Dr Lenehan said she and Lois's team of carers had done all they could to help her.
 

SilverbladeTE

Senior Member
Messages
3,043
Location
Somewhere near Glasgow, Scotland
I find it disgusting that a society lets people purposely die and refuses to accept that CFS is a real disease. We put so much money into our inefficient European welfare states, we bailout every bankster and pay lots of taxpayer money to all these bureaucrats no one needs. I could throw up when I think about how many diseases could be cured by this money and how much science could be conducted for the good of all.

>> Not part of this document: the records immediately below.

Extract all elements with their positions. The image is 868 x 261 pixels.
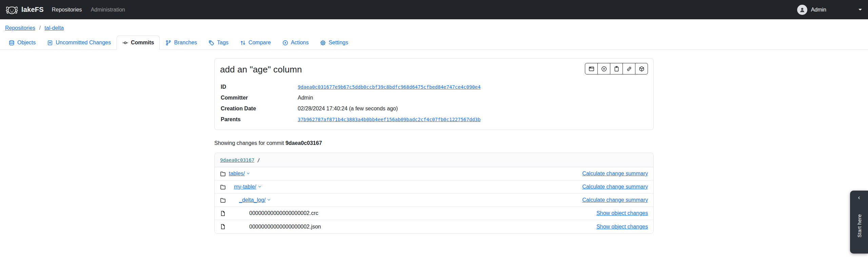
tab-label: Objects <box>17 40 36 46</box>
tab-label: Branches <box>174 40 197 46</box>
breadcrumb-separator: / <box>39 25 40 31</box>
path-suffix: / <box>254 157 260 163</box>
compare-icon <box>240 40 246 46</box>
cube-button[interactable] <box>635 63 648 74</box>
tab-label: Settings <box>329 40 348 46</box>
browser-window-button[interactable] <box>585 63 598 74</box>
tab-tags[interactable]: Tags <box>203 36 234 50</box>
repo-tabs: ObjectsUncommitted ChangesCommitsBranche… <box>0 36 868 50</box>
tree-folder-row: my-table/Calculate change summary <box>215 180 653 194</box>
play-circle-icon <box>282 40 288 46</box>
folder-link[interactable]: tables/ <box>229 171 245 176</box>
parents-hash-link[interactable]: 37b962787af871b4c3883a4b0bb4eef156ab09ba… <box>298 117 480 122</box>
folder-icon <box>220 184 226 190</box>
tab-objects[interactable]: Objects <box>3 36 41 50</box>
top-navbar: lakeFS Repositories Administration Admin <box>0 0 868 19</box>
changes-tree: tables/Calculate change summarymy-table/… <box>215 167 653 233</box>
file-icon <box>220 211 226 216</box>
link-icon <box>626 66 632 72</box>
show-object-changes-link[interactable]: Show object changes <box>596 224 648 230</box>
field-parents: Parents37b962787af871b4c3883a4b0bb4eef15… <box>220 114 483 125</box>
calculate-change-summary-link[interactable]: Calculate change summary <box>582 184 648 190</box>
chevron-left-icon: ‹ <box>858 194 860 200</box>
database-icon <box>9 40 15 46</box>
nav-repositories[interactable]: Repositories <box>49 4 85 16</box>
breadcrumb-repo-link[interactable]: tal-delta <box>44 25 64 31</box>
file-icon <box>220 224 226 230</box>
tab-settings[interactable]: Settings <box>314 36 354 50</box>
tree-folder-row: _delta_log/Calculate change summary <box>215 194 653 207</box>
changes-path-header: 9daea0c03167 / <box>215 153 653 167</box>
folder-icon <box>220 197 226 203</box>
tree-file-row: 00000000000000000002.crcShow object chan… <box>215 207 653 220</box>
user-name: Admin <box>811 7 826 13</box>
tab-label: Uncommitted Changes <box>56 40 111 46</box>
calculate-change-summary-link[interactable]: Calculate change summary <box>582 197 648 203</box>
committer-value: Admin <box>298 95 313 101</box>
lakefs-brand[interactable]: lakeFS <box>3 4 46 15</box>
tab-uncommitted-changes[interactable]: Uncommitted Changes <box>41 36 117 50</box>
clipboard-icon <box>614 66 619 72</box>
field-label: Committer <box>220 92 295 103</box>
calculate-change-summary-link[interactable]: Calculate change summary <box>582 171 648 177</box>
lakefs-axolotl-logo-icon <box>5 4 18 15</box>
user-menu-dropdown[interactable]: Admin <box>797 5 865 15</box>
brand-title: lakeFS <box>21 6 44 14</box>
show-object-changes-link[interactable]: Show object changes <box>596 210 648 216</box>
caret-down-icon <box>859 9 862 10</box>
user-avatar <box>797 5 807 15</box>
gear-icon <box>320 40 326 46</box>
clipboard-button[interactable] <box>610 63 623 74</box>
start-here-label: Start here <box>856 214 862 238</box>
file-name: 00000000000000000002.crc <box>249 210 318 216</box>
commit-title: add an "age" column <box>220 64 648 75</box>
tag-icon <box>209 40 214 46</box>
commit-path-link[interactable]: 9daea0c03167 <box>220 157 254 163</box>
commit-card: add an "age" column ID9daea0c031677e9b67… <box>214 58 654 130</box>
field-id: ID9daea0c031677e9b67c5ddb0ccbf39c8bdfc96… <box>220 82 483 92</box>
chevron-down-icon[interactable] <box>258 184 262 189</box>
folder-link[interactable]: my-table/ <box>234 184 256 190</box>
breadcrumb-repositories-link[interactable]: Repositories <box>5 25 35 31</box>
play-circle-button[interactable] <box>597 63 610 74</box>
changes-summary-prefix: Showing changes for commit <box>214 140 285 146</box>
tab-commits[interactable]: Commits <box>117 36 160 50</box>
id-hash-link[interactable]: 9daea0c031677e9b67c5ddb0ccbf39c8bdfc968d… <box>298 84 480 90</box>
tree-folder-row: tables/Calculate change summary <box>215 167 653 180</box>
main-content: add an "age" column ID9daea0c031677e9b67… <box>214 58 654 234</box>
changes-summary-commit: 9daea0c03167 <box>285 140 322 146</box>
commit-icon <box>122 40 128 46</box>
browser-window-icon <box>589 66 594 72</box>
field-label: Creation Date <box>220 103 295 114</box>
tab-actions[interactable]: Actions <box>277 36 314 50</box>
commit-metadata-table: ID9daea0c031677e9b67c5ddb0ccbf39c8bdfc96… <box>220 82 483 125</box>
tab-compare[interactable]: Compare <box>234 36 277 50</box>
branch-icon <box>165 40 171 46</box>
field-label: Parents <box>220 114 295 125</box>
cube-icon <box>639 66 645 72</box>
play-circle-icon <box>601 66 607 72</box>
tab-label: Actions <box>291 40 309 46</box>
file-name: 00000000000000000002.json <box>249 224 321 230</box>
link-button[interactable] <box>623 63 635 74</box>
field-label: ID <box>220 82 295 92</box>
chevron-down-icon[interactable] <box>267 198 271 202</box>
creation-date-value: 02/28/2024 17:40:24 (a few seconds ago) <box>298 106 398 111</box>
field-committer: CommitterAdmin <box>220 92 483 103</box>
file-upload-icon <box>47 40 53 46</box>
nav-administration[interactable]: Administration <box>88 4 128 16</box>
field-creation-date: Creation Date02/28/2024 17:40:24 (a few … <box>220 103 483 114</box>
tab-branches[interactable]: Branches <box>160 36 203 50</box>
changes-card: 9daea0c03167 / tables/Calculate change s… <box>214 153 654 234</box>
folder-icon <box>220 171 226 177</box>
tab-label: Compare <box>249 40 271 46</box>
breadcrumb: Repositories / tal-delta <box>0 19 868 36</box>
tree-file-row: 00000000000000000002.jsonShow object cha… <box>215 220 653 233</box>
chevron-down-icon[interactable] <box>246 171 250 175</box>
tab-label: Tags <box>217 40 229 46</box>
changes-summary-line: Showing changes for commit 9daea0c03167 <box>214 140 654 146</box>
folder-link[interactable]: _delta_log/ <box>239 197 265 203</box>
commit-toolbar <box>585 63 648 74</box>
tab-label: Commits <box>131 40 154 46</box>
start-here-tab[interactable]: ‹ Start here <box>850 191 868 254</box>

as i posted today, another bank was caught out in huge tax evasion scam
we've had two wars over compelte bullcrap leading to near a million deaths (note only a tiny % of the deaths were done by our forces, vast majority of carnage is entirely the locals doing against each other, but we destabilized the nations that triggered that carnage...for profit)
and so on and so forth throughout history
today though, there's no excuse for such, but still it goes on
From wars to letting people rot and die for no good reason

Sun Tzu said:
Be extremely subtle, even to the point of formlessness.
Be extremely mysterious, even to the point of soundlessness.
Thereby you can be the director of the opponent's fate

so let it be written
so let it be done....


Sigh.
Controlling the flow of information is paramount to our "Masters"...well, truth is always the first casualty in a war

ME is "inconvenient", for some reason, powerful folks don't want it to be heard, so it is not heard.
often, you will find it's only local or non-maisntream news outlets who publish such stories as this, unless they engage/shock someone of importance.

All in all
We're just bricks in the wall...
 

Esther12

Senior Member
Messages
13,774

Cinders66

Senior Member
Messages
494
I dont at all accept all that could be done was done.

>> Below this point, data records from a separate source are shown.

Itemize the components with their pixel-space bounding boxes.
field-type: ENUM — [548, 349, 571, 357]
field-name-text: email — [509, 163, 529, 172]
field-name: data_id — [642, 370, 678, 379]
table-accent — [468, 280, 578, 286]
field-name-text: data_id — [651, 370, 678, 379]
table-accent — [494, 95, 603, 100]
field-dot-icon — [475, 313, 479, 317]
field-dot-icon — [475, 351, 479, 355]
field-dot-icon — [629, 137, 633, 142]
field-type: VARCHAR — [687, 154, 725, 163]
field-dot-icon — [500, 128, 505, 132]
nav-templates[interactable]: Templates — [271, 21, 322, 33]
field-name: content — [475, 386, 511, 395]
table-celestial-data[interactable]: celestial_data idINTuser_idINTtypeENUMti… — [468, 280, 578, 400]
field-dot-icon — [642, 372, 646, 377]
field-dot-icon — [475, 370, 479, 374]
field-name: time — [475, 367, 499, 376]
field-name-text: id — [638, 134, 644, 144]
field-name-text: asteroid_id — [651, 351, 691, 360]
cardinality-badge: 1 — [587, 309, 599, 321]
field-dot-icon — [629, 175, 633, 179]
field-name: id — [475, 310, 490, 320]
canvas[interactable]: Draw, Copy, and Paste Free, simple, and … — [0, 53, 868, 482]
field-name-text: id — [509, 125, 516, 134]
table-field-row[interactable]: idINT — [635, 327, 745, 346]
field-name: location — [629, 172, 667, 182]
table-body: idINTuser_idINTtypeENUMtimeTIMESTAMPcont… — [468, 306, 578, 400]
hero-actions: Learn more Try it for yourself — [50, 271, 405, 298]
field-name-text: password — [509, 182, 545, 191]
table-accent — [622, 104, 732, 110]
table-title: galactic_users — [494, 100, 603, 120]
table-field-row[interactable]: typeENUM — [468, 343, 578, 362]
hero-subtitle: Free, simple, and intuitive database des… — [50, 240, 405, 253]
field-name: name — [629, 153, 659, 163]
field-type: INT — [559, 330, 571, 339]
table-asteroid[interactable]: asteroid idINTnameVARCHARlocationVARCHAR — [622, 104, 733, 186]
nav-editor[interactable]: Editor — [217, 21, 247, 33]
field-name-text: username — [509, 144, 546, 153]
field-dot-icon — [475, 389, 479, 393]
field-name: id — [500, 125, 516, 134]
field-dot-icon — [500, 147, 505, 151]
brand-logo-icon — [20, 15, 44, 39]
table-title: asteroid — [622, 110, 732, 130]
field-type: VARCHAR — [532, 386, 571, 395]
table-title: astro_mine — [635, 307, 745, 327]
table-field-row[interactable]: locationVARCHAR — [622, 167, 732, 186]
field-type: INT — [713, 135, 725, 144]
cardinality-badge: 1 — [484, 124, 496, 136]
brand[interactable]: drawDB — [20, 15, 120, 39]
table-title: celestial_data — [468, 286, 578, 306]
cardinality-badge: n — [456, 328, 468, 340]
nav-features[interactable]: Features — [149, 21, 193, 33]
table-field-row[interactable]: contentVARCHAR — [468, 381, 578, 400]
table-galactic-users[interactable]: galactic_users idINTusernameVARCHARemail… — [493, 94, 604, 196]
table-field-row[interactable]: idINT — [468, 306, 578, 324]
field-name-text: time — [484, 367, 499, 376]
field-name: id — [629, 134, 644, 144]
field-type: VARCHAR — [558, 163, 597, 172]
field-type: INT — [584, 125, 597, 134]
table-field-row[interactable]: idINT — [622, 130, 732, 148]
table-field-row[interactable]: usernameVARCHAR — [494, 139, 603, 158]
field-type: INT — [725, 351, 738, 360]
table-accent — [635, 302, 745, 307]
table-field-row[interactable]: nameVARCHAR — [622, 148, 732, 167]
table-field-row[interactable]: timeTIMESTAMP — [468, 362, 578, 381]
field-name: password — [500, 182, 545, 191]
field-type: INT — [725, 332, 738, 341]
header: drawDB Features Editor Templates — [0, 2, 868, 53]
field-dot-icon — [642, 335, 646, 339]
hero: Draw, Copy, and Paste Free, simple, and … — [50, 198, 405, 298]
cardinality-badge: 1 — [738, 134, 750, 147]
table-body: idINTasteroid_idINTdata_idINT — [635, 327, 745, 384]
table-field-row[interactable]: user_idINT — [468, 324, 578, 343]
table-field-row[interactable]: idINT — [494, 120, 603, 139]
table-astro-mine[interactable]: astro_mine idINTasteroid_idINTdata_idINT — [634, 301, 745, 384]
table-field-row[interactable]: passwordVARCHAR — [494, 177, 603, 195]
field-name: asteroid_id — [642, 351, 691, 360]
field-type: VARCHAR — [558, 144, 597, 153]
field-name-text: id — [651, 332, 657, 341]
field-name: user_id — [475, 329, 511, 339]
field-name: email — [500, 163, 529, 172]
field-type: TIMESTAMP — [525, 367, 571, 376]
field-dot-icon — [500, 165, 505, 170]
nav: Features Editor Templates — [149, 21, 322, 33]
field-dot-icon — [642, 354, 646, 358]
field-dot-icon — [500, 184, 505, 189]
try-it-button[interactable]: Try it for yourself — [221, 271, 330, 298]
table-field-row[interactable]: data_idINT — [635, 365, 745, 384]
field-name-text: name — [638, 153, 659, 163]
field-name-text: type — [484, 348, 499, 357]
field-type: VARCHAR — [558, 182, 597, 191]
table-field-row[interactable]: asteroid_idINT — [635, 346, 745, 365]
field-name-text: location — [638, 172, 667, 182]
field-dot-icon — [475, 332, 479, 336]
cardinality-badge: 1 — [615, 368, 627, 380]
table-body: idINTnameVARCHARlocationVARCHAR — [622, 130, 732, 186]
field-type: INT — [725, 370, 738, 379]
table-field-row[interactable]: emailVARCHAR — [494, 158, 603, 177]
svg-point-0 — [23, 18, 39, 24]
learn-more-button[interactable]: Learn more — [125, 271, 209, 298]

It looks like they all thought hospital would have negative consequences (and yes it would have temporarily) - but don't mention the desperate need for safe, ME friendly inpatient facilities- and therefore essentially she was too ill to go into hospital for tube feeding? Don't all people with ME at that level feel they are too ill to cope with hospitals, most with severe ME do , that's why it's neglect that this group arent catered for.

Contrary to excuses of "nothing could be done", I see this as layers of neglect - the GP who thought she "looked a bit thinner" when she was actually 3 stone? The lack of available facilities to go safely so she opted for the "stay at home , starve and hope option"; the consultant who doesn't seem to realise that if she'd had a tube in she would have survived and did she have any expert medical care t ocare for her in this predicament anyway? ; the family who don't seem that involved; the charities who don't do anything to get severe ME proper medical care and facilities...

so everyone stays silent and allows a naf no blame verdict to cover up neglect and failure AFAIC.